How Bad Things Are in RI… Even Pre-Pause

Rhode Island’s queen, Gina Raimondo, today proclaimed that her dominion would be made to suffer a “two-week pause” owing to the intransigence of her subjects to obey:

She lamented that she has been “utterly ineffective” at getting Rhode Islanders to “follow the rules” in their own homes.

Yes, the problem is you and your refusal to take the governor’s words into your heart as you would those of a god whose watchful eyes were ever upon you.  As a reminder, she continues to justify her emergency powers based on a high number of daily discovered “cases,” largely owing to the practice of testing about 1.5% of the entire population of the state every single day, whether or not they have symptoms.  Also, hospitalization numbers are up, although the queen’s administration does not provide clear information about how many of them actually result from COVID-19 or are simply coincidental with positive tests.

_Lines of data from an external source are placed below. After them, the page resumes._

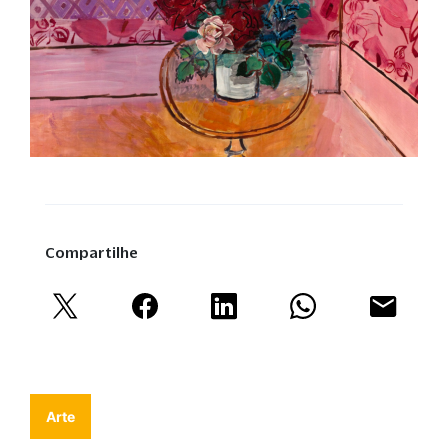
Compartilhe
Arte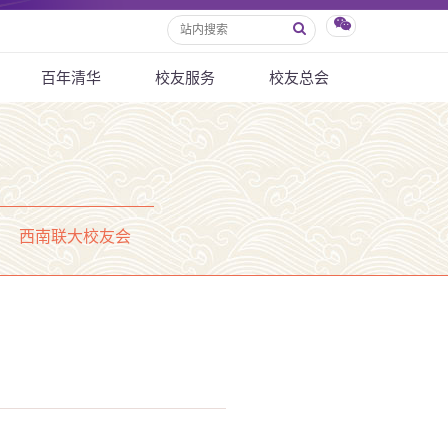
百年清华
校友服务
校友总会
西南联大校友会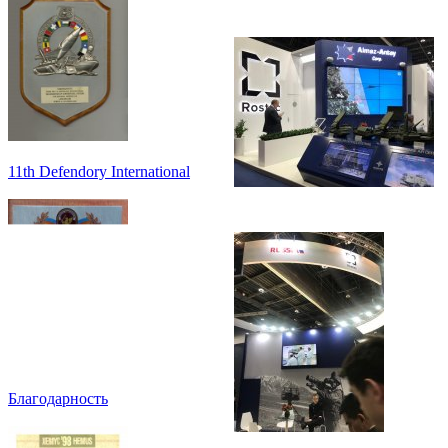
11th Defendory International
Благодарность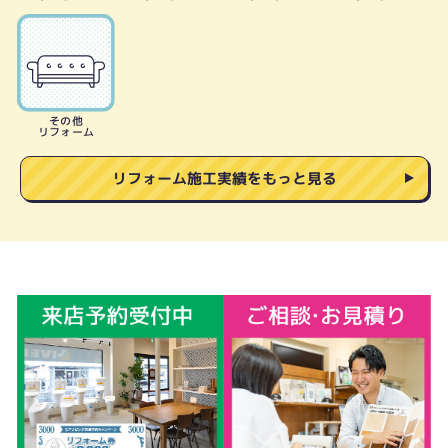
その他
リフォーム
リフォーム施工実績をもっと見る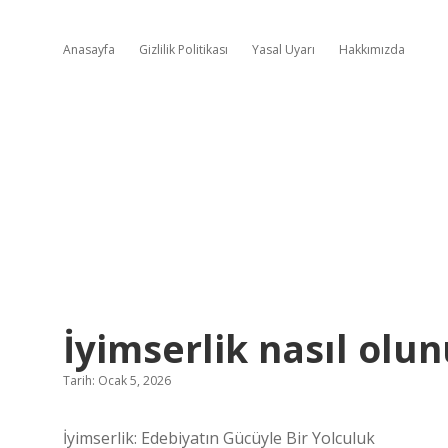
Anasayfa
Gizlilik Politikası
Yasal Uyarı
Hakkımızda
İyimserlik nasıl olun
Tarih: Ocak 5, 2026
İyimserlik: Edebiyatın Gücüyle Bir Yolculuk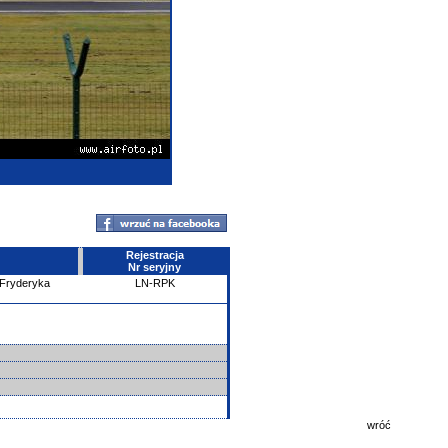
Rejestracja
Nr seryjny
 Fryderyka
LN-RPK
wróć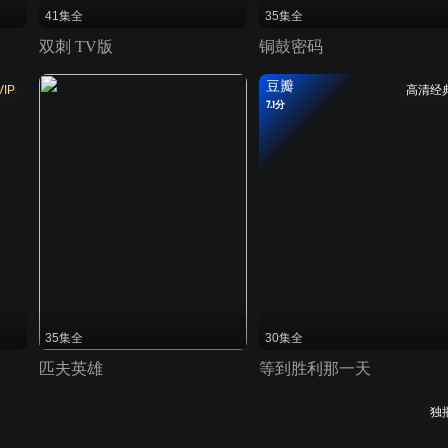
41集全
35集全
双刺 TV版
铜鼓密码
豆瓣
VIP
高清经
7.1分
35集全
30集全
匹夫英雄
等到胜利那一天
独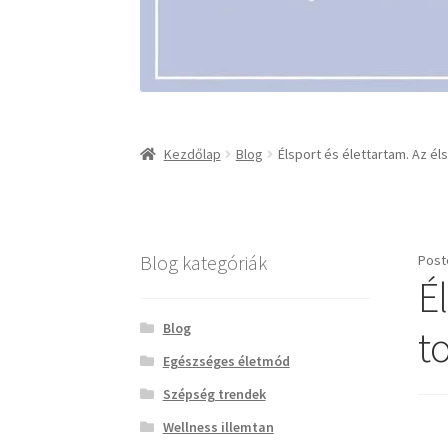
Kezdőlap
Blog
Élsport és élettartam. Az él
Blog kategóriák
Post
É
Blog
t
Egészséges életmód
Szépség trendek
Wellness illemtan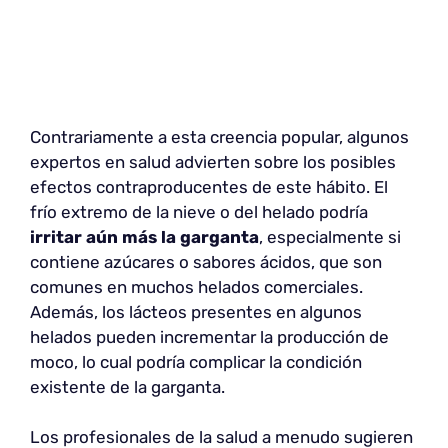
Contrariamente a esta creencia popular, algunos
expertos en salud advierten sobre los posibles
efectos contraproducentes de este hábito. El
frío extremo de la nieve o del helado podría
irritar aún más la garganta
, especialmente si
contiene azúcares o sabores ácidos, que son
comunes en muchos helados comerciales.
Además, los lácteos presentes en algunos
helados pueden incrementar la producción de
moco, lo cual podría complicar la condición
existente de la garganta.
Los profesionales de la salud a menudo sugieren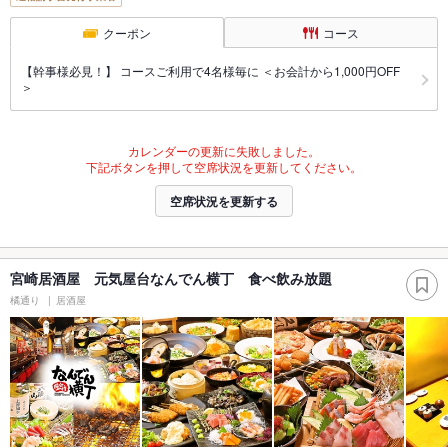
クーポン
コース
【幹事様必見！】 コースご利用で4名様毎に ＜お会計から1,000円OFF
＞
カレンダーの更新に失敗しました。
下記ボタンを押して空席状況を更新してください。
空席状況を更新する
宮崎居酒屋 元気屋台なんでん横丁 食べ飲み放題
橘通り
居酒屋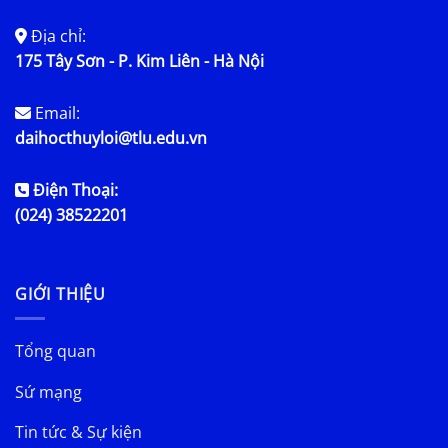
Địa chỉ:
175 Tây Sơn - P. Kim Liên - Hà Nội
Email:
daihocthuyloi@tlu.edu.vn
Điện Thoại:
(024) 38522201
GIỚI THIỆU
Tổng quan
Sứ mạng
Tin tức & Sự kiện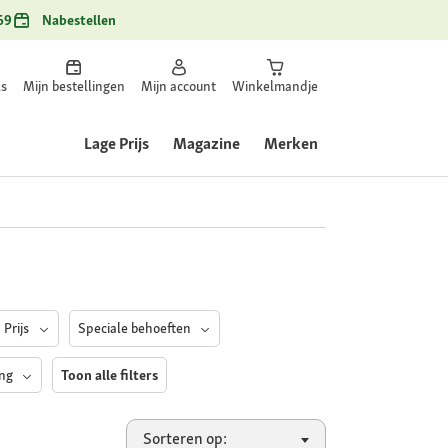
69
Nabestellen
ls
Mijn bestellingen
Mijn account
Winkelmandje
Lage Prijs
Magazine
Merken
Prijs
Speciale behoeften
ing
Toon alle filters
Sorteren op:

As for deaths, not only are these only ambiguously associated with the new virus, but their trends do not correspond with the wave of “cases.”  Of course, that bloodbath is always forecast to arrive in the future.

However, one key number to watch in all of this illustrates a bloodbath of another sort.  Hidden under hopeful-sounding news about a drop in Rhode Island’s unemployment rate from September to October is this:

The Rhode Island labor force totaled 541,300 in October, down 18,400 from September and down 15,600 from October 2019 (556,900).

In the midst of a supposed recovery from the government-induced economic “pause” in the spring, nearly 20,000 more Rhode Islanders stopped looking for work.  They gave up.  They moved on.  For whatever reason they stopped looking, the state no longer counts them as workers.  That’s why unemployment went down so much.

In the not-too-distant future, when we tally the costs of COVID-19 and the government’s response to it, we may very likely conclude that the latter was more harmful by far.  There are 36,300 fewer jobs in Rhode Island than there were a year ago, and our governor is talking about tightening her shut-down policies and blaming our families in the process.

At some point, a self-respecting people have to say, “enough.”